As World Pneumonia Day (November 12) draws near, the World Health Organisation (WHO) has released its annual report describing Pakistan the worst-hit country by pneumonia.
“Despite the fact that free vaccination is available in the country, pneumonia is killing as many as 92,000 children annually,” reveal the figures released by WHO on the eve of Pneumonia Day.
According to WHO estimates, pneumonia accounts for 16 per cent of the total child deaths, making it the leading killer of children under five globally.
According to former Head of Paediatrics at the Pakistan Institute of Medical Sciences (Pims) pneumonia is a form of acute respiratory infection that affects the lungs.
“Children under five with severe cases of pneumonia may struggle to breathe, with their chests moving in or retracting during inhalation (known as “lower chest wall in drawing”). Young infants may suffer convulsions, unconsciousness, hypothermia, lethargy and feeding problem,” he said.
“Pneumonia is caused by a number of infectious agents, including viruses, bacteria and fungi. The most common bacterial causes of pneumonia among children include: Streptococcus pneumoniae and Haemophilus influenzae type b (Hib),’ said Dr Tabish.
According to Dr Rizwan Qazi, another medical specialist in Pims, between 2000 and 2015, pneumonia mortality rate declined by 51 per cent; however, it is still one of the lowest rates of decline compared to other diseases.
Most pneumonia deaths are concentrated in South Asia and sub-Saharan Africa — and the proportion of deaths in these regions has continued to rise.
Preventing children from developing pneumonia in the first place is critical to reducing the death toll.
Pneumococcal conjugate vaccine (pneumonia vaccine) was introduced in Pakistan’s EPI programme in 2012, and this achievement made it the first South Asian country to include PCV in its national immunisation programme.
“Proper nutrition, clean drinking water and vaccines are important to fight pneumonia.

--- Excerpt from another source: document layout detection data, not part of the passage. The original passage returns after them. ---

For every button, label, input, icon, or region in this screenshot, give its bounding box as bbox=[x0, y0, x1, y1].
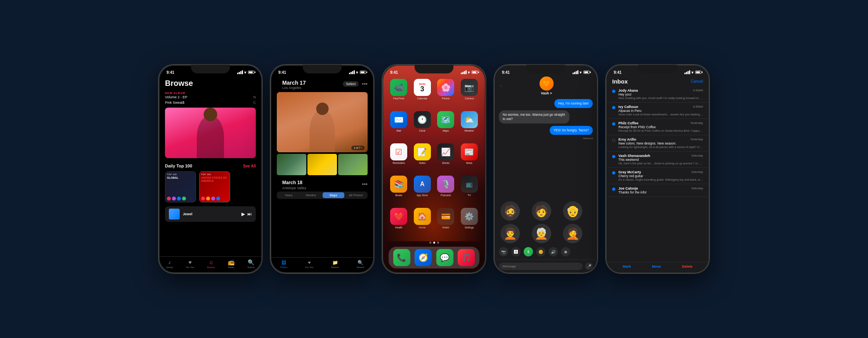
tab-radio[interactable]: 📻 Radio bbox=[228, 259, 234, 268]
appstore-app-btn[interactable]: 🅰 bbox=[511, 247, 521, 256]
play-icon[interactable]: ▶ bbox=[241, 211, 245, 217]
memoji-2[interactable]: 🧑 bbox=[532, 201, 551, 221]
seg-months[interactable]: Months bbox=[300, 192, 322, 198]
move-btn[interactable]: Move bbox=[652, 265, 661, 268]
memoji-5[interactable]: 🧑‍🦳 bbox=[532, 224, 551, 243]
chart-usa[interactable]: TOP 100 UNITED STATES OF AMERICA bbox=[199, 171, 230, 202]
seg-years[interactable]: Years bbox=[278, 192, 300, 198]
dot-2 bbox=[433, 242, 435, 244]
msg-sent-2: YES! So hungry. Tacos? bbox=[550, 126, 593, 135]
mail-item-1[interactable]: Ivy Calhoun 8:35AM Alpacas in Peru Sooo … bbox=[607, 103, 708, 119]
delete-btn[interactable]: Delete bbox=[682, 265, 693, 268]
tab-library[interactable]: ♪ Library bbox=[166, 259, 173, 268]
more-app-btn[interactable]: ⊕ bbox=[561, 247, 570, 256]
circle6 bbox=[206, 197, 210, 200]
grid-item-3[interactable] bbox=[338, 154, 368, 175]
app-tv[interactable]: 📺 TV bbox=[459, 176, 480, 205]
sender-5: Gray McCarty bbox=[618, 170, 641, 174]
memoji-4[interactable]: 🧑‍🦱 bbox=[500, 224, 520, 243]
mark-btn[interactable]: Mark bbox=[623, 265, 631, 268]
wifi-3: ▾ bbox=[468, 70, 470, 75]
app-stocks[interactable]: 📈 Stocks bbox=[436, 143, 456, 172]
mail-header-row-1: Ivy Calhoun 8:35AM bbox=[618, 105, 703, 109]
app-reminders[interactable]: ☑ Reminders bbox=[389, 143, 409, 172]
forward-icon[interactable]: ⏭ bbox=[247, 211, 252, 217]
apple-pay-btn[interactable]: $ bbox=[524, 247, 533, 256]
chart-global[interactable]: TOP 100 GLOBAL bbox=[165, 171, 196, 202]
notch-1 bbox=[191, 65, 230, 73]
imessage-input[interactable]: iMessage bbox=[499, 263, 583, 270]
now-playing-bar[interactable]: Jewel ▶ ⏭ bbox=[165, 206, 256, 222]
grid-item-2[interactable] bbox=[307, 154, 337, 175]
tab-browse-label: Browse bbox=[207, 266, 215, 268]
time-4: Saturday bbox=[691, 154, 703, 158]
app-news[interactable]: 📰 News bbox=[459, 143, 480, 172]
app-clock[interactable]: 🕐 Clock bbox=[412, 111, 433, 140]
app-facetime[interactable]: 📹 FaceTime bbox=[389, 79, 409, 108]
tab-foryou[interactable]: ♥ For You bbox=[186, 259, 194, 268]
photos-main-image[interactable]: 1 of 7 › bbox=[277, 92, 368, 152]
app-podcasts[interactable]: 🎙️ Podcasts bbox=[436, 176, 456, 205]
dock-messages[interactable]: 💬 bbox=[436, 249, 453, 266]
circle3 bbox=[177, 197, 181, 200]
more2-btn[interactable]: ••• bbox=[362, 181, 368, 187]
home-label: Home bbox=[419, 226, 425, 229]
browse-icon: ♫ bbox=[209, 259, 213, 265]
contact-name[interactable]: Vash > bbox=[541, 91, 552, 95]
photos-date2-block: March 18 Antelope Valley bbox=[277, 178, 312, 190]
audio-btn[interactable]: 🔊 bbox=[549, 247, 558, 256]
app-wallet[interactable]: 💳 Wallet bbox=[436, 208, 456, 237]
mail-item-0[interactable]: Jody Akana 9:40AM Hey you! Nice chatting… bbox=[607, 86, 708, 103]
app-weather[interactable]: ⛅ Weather bbox=[459, 111, 480, 140]
app-camera[interactable]: 📷 Camera bbox=[459, 79, 480, 108]
app-appstore[interactable]: A App Store bbox=[412, 176, 433, 205]
photos-tab-foryou[interactable]: ♥ For You bbox=[306, 260, 314, 268]
app-maps[interactable]: 🗺️ Maps bbox=[436, 111, 456, 140]
app-home-app[interactable]: 🏠 Home bbox=[412, 208, 433, 237]
photos-tab-search[interactable]: 🔍 Search bbox=[357, 260, 364, 268]
app-notes[interactable]: 📝 Notes bbox=[412, 143, 433, 172]
time-0: 9:40AM bbox=[693, 89, 703, 92]
memoji-btn[interactable]: 😊 bbox=[536, 247, 545, 256]
playback-controls[interactable]: ▶ ⏭ bbox=[241, 211, 252, 217]
camera-app-btn[interactable]: 📷 bbox=[499, 247, 508, 256]
app-health[interactable]: ❤️ Health bbox=[389, 208, 409, 237]
app-books[interactable]: 📚 Books bbox=[389, 176, 409, 205]
dock-phone[interactable]: 📞 bbox=[393, 249, 410, 266]
appstore-icon: A bbox=[414, 176, 431, 193]
seg-days[interactable]: Days bbox=[323, 192, 345, 198]
select-btn[interactable]: Select bbox=[343, 81, 359, 87]
app-photos[interactable]: 🌸 Photos bbox=[436, 79, 456, 108]
mail-header-row-4: Vash Shenavandeh Saturday bbox=[618, 154, 703, 158]
photos-tab-photos[interactable]: 🖼 Photos bbox=[280, 260, 288, 268]
grid-item-1[interactable] bbox=[277, 154, 306, 175]
app-calendar[interactable]: MON 3 Calendar bbox=[412, 79, 433, 108]
tab-search[interactable]: 🔍 Search bbox=[247, 259, 255, 268]
photos-tab-albums[interactable]: 📁 Albums bbox=[331, 260, 339, 268]
see-all-btn[interactable]: See All bbox=[243, 164, 256, 168]
cancel-btn[interactable]: Cancel bbox=[691, 79, 703, 84]
mail-header-row-2: Philz Coffee Yesterday bbox=[618, 121, 703, 125]
seg-allphotos[interactable]: All Photos bbox=[345, 192, 367, 198]
memoji-3[interactable]: 👴 bbox=[563, 201, 582, 221]
mail-item-3[interactable]: Erny Arifin Yesterday New colors. New de… bbox=[607, 135, 708, 152]
dock-music[interactable]: 🎵 bbox=[458, 249, 475, 266]
tab-browse[interactable]: ♫ Browse bbox=[207, 259, 215, 268]
mail-item-2[interactable]: Philz Coffee Yesterday Receipt from Phil… bbox=[607, 119, 708, 135]
circle5 bbox=[201, 197, 205, 200]
app-settings[interactable]: ⚙️ Settings bbox=[459, 208, 480, 237]
photos-counter: 1 of 7 › bbox=[351, 146, 365, 150]
memoji-6[interactable]: 🤦 bbox=[563, 224, 582, 243]
mail-item-6[interactable]: Joe Calonje Saturday Thanks for the info… bbox=[607, 184, 708, 197]
mail-item-5[interactable]: Gray McCarty Saturday Cherry red guitar … bbox=[607, 168, 708, 184]
app-mail[interactable]: ✉️ Mail bbox=[389, 111, 409, 140]
dock-safari[interactable]: 🧭 bbox=[415, 249, 432, 266]
memoji-1[interactable]: 🧔 bbox=[500, 201, 520, 221]
mic-btn[interactable]: 🎤 bbox=[585, 262, 593, 270]
library-icon: ♪ bbox=[168, 259, 171, 265]
phone-homescreen: 9:41 ▾ 📹 bbox=[382, 64, 486, 274]
mail-item-4[interactable]: Vash Shenavandeh Saturday This weekend O… bbox=[607, 152, 708, 168]
more-btn[interactable]: ••• bbox=[362, 81, 368, 87]
photos-label: Photos bbox=[442, 97, 450, 100]
wallet-label: Wallet bbox=[442, 226, 449, 229]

Vaccines against pneumococcus, Hib, pertussis, and measles can prevent a significant portion of pneumonia cases from ever occurring,” said Dr Rai Muhammad Asghar, president of Pakistan Paediatric Association (PPA) Centre, and dean of Paediatrics at Rawalpindi Medical University and Allied Hospital, while talking to Gulf News.
He added that preventing pneumonia averts treatment costs; other loses due to illness, and allows children to become healthy, productive adults.
Vaccines hold the promise of saving millions of children from dying of pneumonia.